Je crois en la nation et pourtant je souhaite plus de pouvoir pour l’UE. Je crois que l’identité nationale n’est pas soluble dans l’UE, je ne suis pas moins français car je suis pour la construction européenne. La France aura toujours son histoire, des valeurs propres, un attachement au drapeau.. Tout ça ne sera pas remis en cause. Il faut comprendre que déléguer une partie de notre pouvoir économique ne sera plus un problème le jour où les institutions européennes fonctionneront de façon démocratique.

La France ne deviendra pas les Etats-Unis, on ne va pas substituer le drapeau européen au drapeau français, chaque pays a son histoire propre.

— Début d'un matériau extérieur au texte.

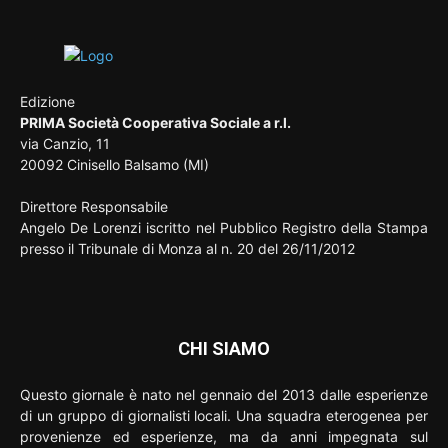
Edizione
PRIMA Società Cooperativa Sociale a r.l.
via Canzio, 11
20092 Cinisello Balsamo (MI)
Direttore Responsabile
Angelo De Lorenzi iscritto nel Pubblico Registro della Stampa
presso il Tribunale di Monza al n. 20 del 26/11/2012
CHI SIAMO
Questo giornale è nato nel gennaio del 2013 dalle esperienze
di un gruppo di giornalisti locali. Una squadra eterogenea per
provenienze ed esperienze, ma da anni impegnata sul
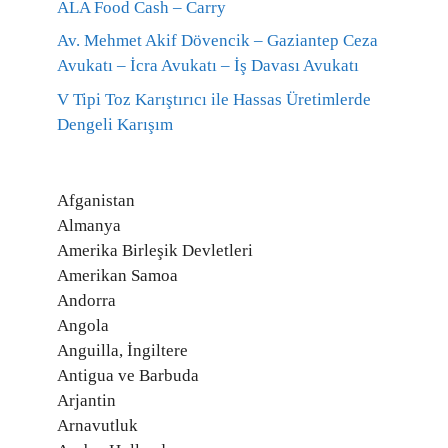
ALA Food Cash – Carry
Av. Mehmet Akif Dövencik – Gaziantep Ceza
Avukatı – İcra Avukatı – İş Davası Avukatı
V Tipi Toz Karıştırıcı ile Hassas Üretimlerde
Dengeli Karışım
Afganistan
Almanya
Amerika Birleşik Devletleri
Amerikan Samoa
Andorra
Angola
Anguilla, İngiltere
Antigua ve Barbuda
Arjantin
Arnavutluk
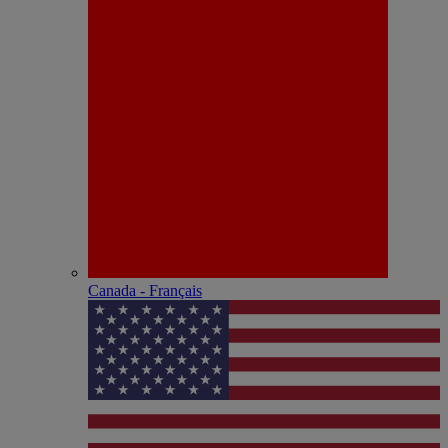
Canada - Français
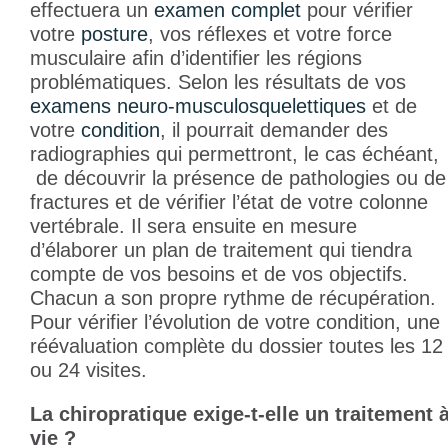
effectuera un
examen complet
pour vérifier
votre
posture
, vos réflexes et votre force
musculaire afin d’identifier les régions
problématiques. Selon les résultats de vos
examens
neuro-musculosquelettiques
et de
votre
condition
, il pourrait demander des
radiographies qui permettront, le cas échéant,
de découvrir la présence de pathologies ou de
fractures et de vérifier l’état de votre colonne
vertébrale. Il sera ensuite en mesure
d’élaborer un plan de traitement qui tiendra
compte de vos besoins et de vos objectifs.
Chacun a son propre rythme de récupération.
Pour vérifier l’évolution de votre condition, une
réévaluation complète du dossier toutes les 12
ou 24 visites.
La chiropratique exige-t-elle un traitement 
vie ?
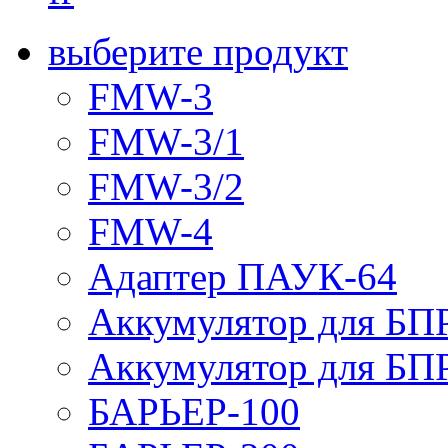
выберите продукт
FMW-3
FMW-3/1
FMW-3/2
FMW-4
Адаптер ПАУК-64
Аккумулятор для БПР
Аккумулятор для БПР
БАРЬЕР-100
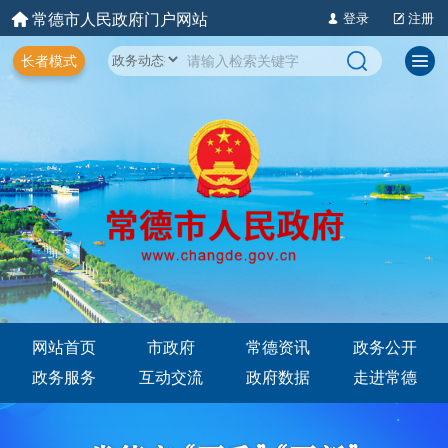
常德市人民政府门户网站
登录
注册
长者模式
网站首页
市政府
常德资讯
政务公开
政务服务
互动交流
政府数据
走进常德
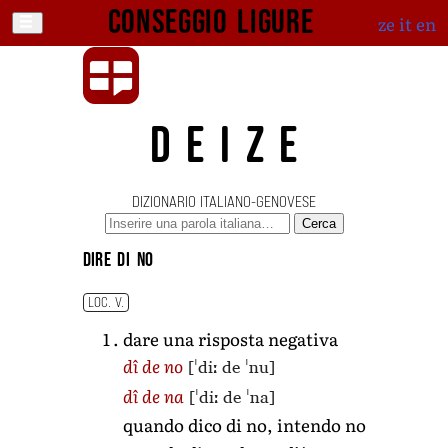
Conseggio ligure
ze
it
en
DEIZE
DIZIONARIO ITALIANO-GENOVESE
Cerca
dire di no
LOC. V.
dare una risposta negativa
[ˈdiː de ˈnu]
dî de no
[ˈdiː de ˈna]
dî de na
quando dico di no, intendo no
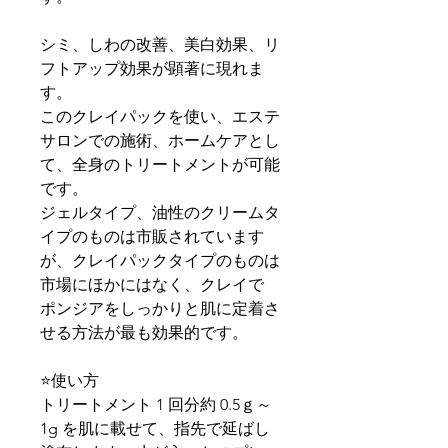
シミ、しわの改善、美白効果、リ
フトアップ効果が顕著に現れま
す。
このクレイパックを使い、エステ
サロンでの施術、ホームケアとし
て、全身のトリートメントが可能
です。
ジェルタイプ、油性のクリームタ
イプのものは市販されています
が、クレイパックタイプのものは
市場にほかにはなく、クレイで
ポンジアをしっかりと肌に定着さ
せる方法が最も効果的です。
⭐️使い方
トリートメント 1 回分約 0.5ｇ～
1g を肌に載せて、指先で延ばし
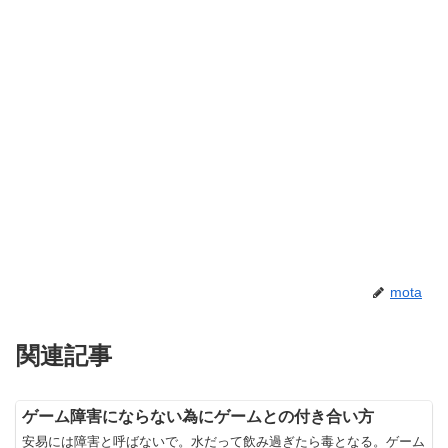
mota
関連記事
ゲーム障害にならない為にゲームとの付き合い方
安易には障害と呼ばないで。水だって飲み過ぎたら毒となる。ゲーム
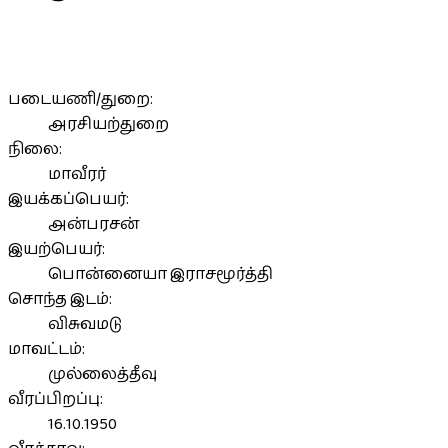
படையணி/துறை:
அரசியற்துறை
நிலை:
மாவீரர்
இயக்கப்பெயர்:
அன்பரசன்
இயற்பெயர்:
பொன்னையா இராசமூர்த்தி
சொந்த இடம்:
விசுவமடு
மாவட்டம்:
முல்லைத்தீவு
வீரப்பிறப்பு:
16.10.1950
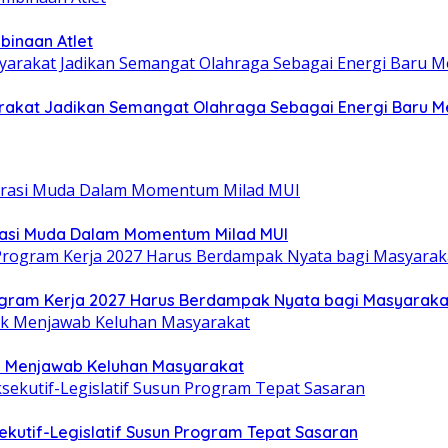
binaan Atlet
yarakat Jadikan Semangat Olahraga Sebagai Energi Baru
rasi Muda Dalam Momentum Milad MUI
gram Kerja 2027 Harus Berdampak Nyata bagi Masyaraka
uk Menjawab Keluhan Masyarakat
kutif-Legislatif Susun Program Tepat Sasaran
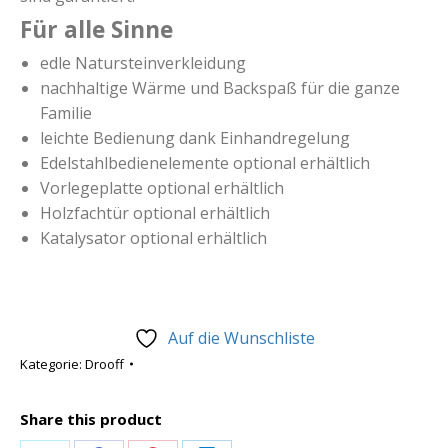
Für alle Sinne
edle Natursteinverkleidung
nachhaltige Wärme und Backspaß für die ganze
Familie
leichte Bedienung dank Einhandregelung
Edelstahlbedienelemente optional erhältlich
Vorlegeplatte optional erhältlich
Holzfachtür optional erhältlich
Katalysator optional erhältlich
Auf die Wunschliste
Kategorie:
Drooff
Share this product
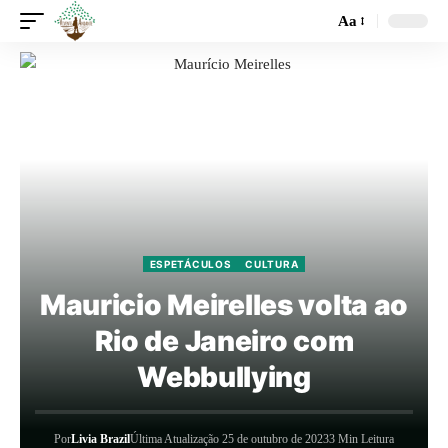
Aa
ESPETÁCULOS
CULTURA
Mauricio Meirelles volta ao
Rio de Janeiro com
Webbullying
Por
Livia Brazil
Última Atualização 25 de outubro de 2023
3 Min Leitura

Mais je souhaite qu’au niveau économique, l’UE puisse développer des politiques de croissance par des investissements communs (une ligne à grande vitesse européenne par exemple) qu’elle puisse parler d’égal à égal avec la Chine ou les Etats Unis, ce que ne peut plus faire la France seule.

On est lié par une monnaie commune, mais il faut encore s’inventer un destin commun, et rajouter un niveau d’identité n’est pas gênant. Je suis niçois, je me sens niçois, cela ne m’empêche pas de me sentir profondément français, d’avoir des frissons quand j’entends la Marseillaise. Cela ne m’empêche pas non plus d’être heureux d’être européen, d’être allé étudier en Grande-Bretagne – grâce à un programme européen -, de partager des choses avec d’autre européens
et de me sentir encore plus français grâce à ce partage.

En superposant les identités, on ne dissous pas l’attachement à la nation française, au contraire. Si l’Europe est le fond du problème aujourd’hui du fait de sa mauvaise gouvernance, c’est aussi la seule solution pour sortir de la crise.